One of the largest ships targeting jack mackerel is owned by Pacific Andes International Holdings, known as PacAndes. Based in Hong Kong, the company spent $100 million in 2008 to rebuild a 750-foot, 50,000-ton oil tanker into a floating factory named the Lafayette. This Russian-flagged vessel collects fish from attendant trawlers and has a processing capacity of 547,000 tonnes per year — the sustainable catch limit for South Pacific jack mackerel is calculated at 520,000 tonnes. Sadly, the fate of this humble little fish is indicative of the progressive collapse of stocks in all oceans.

This industrial pillaging of the oceans would be tragic enough if all the fish were being used efficiently to feed the world’s burgeoning human population. But much of the catch is processed into fishmeal. And the salmon farming industry is a dependent partner in this inefficient and unsustainable use of marine fish.

The industry has been fastidious in promoting its pride and image as a producer of quality food — although this claim seems to be at odds with the health advisory warnings and escalating parasite problems coming out of Norway. Unfortunately, salmon farming grows a carnivorous product that sells beyond the affordability of most of the world’s poor consumers — including those in Senegal and Chile.

But this is characteristic of the destructive distortion that has occurred in industrial farming. Cattle, pigs, fowl and other domestic animals are herbivores that were never fish eaters. Fish resources have better and wiser uses. As a strategy, salmon farming is similarly unsustainable because feeding fish to grow another fish as a edible product is a highly inefficient way of making food — farming has never grown sheep to feed to tigers so we can eat tiger meat. If we must eat meat, the long history of farming has found that the only viable strategy is to eat herbivores.
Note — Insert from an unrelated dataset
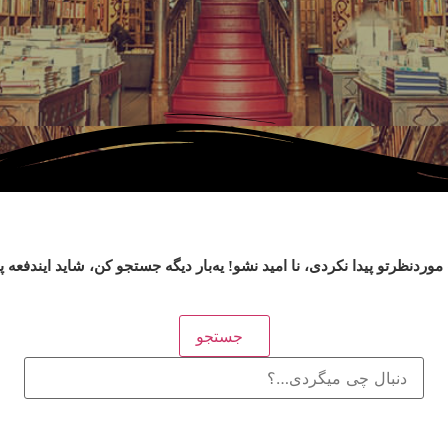
وردنظرتو پیدا نکردی، نا امید نشو! یه‌بار دیگه جستجو کن، شاید ایندفعه 
جستجو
Salmon farming is an anomaly in history and aquaculture, only supported today by the fleets from an industrial fishing industry that strain the oceans of perfectly edible fish that then get rendered into fishmeal. Farmed salmon is a product for rich people, paid for by the loss of sustenance fish for poor people. Such salmon are not going to feed the world’s population; growing them is simply going to accelerate the pillaging of oceans so that no one has fish.

So the recent announcement by the BC Salmon Farmers Association that they intend a 100,000 tonne increase in net-pen farmed salmon production by 2020, with a further increase to 150,000 tonnes by 2025 is simply bad news. This ostensibly doubles the production of BC’s farmed salmon, disregards the cautionary recommendations of the Canadian government’s $26 million Cohen Commission Report, and forebodes even more fish shortages for the poor people of Chile, Senegal and elsewhere. Filling more net-pens with more farmed salmon is a means to emptying the oceans of all fish.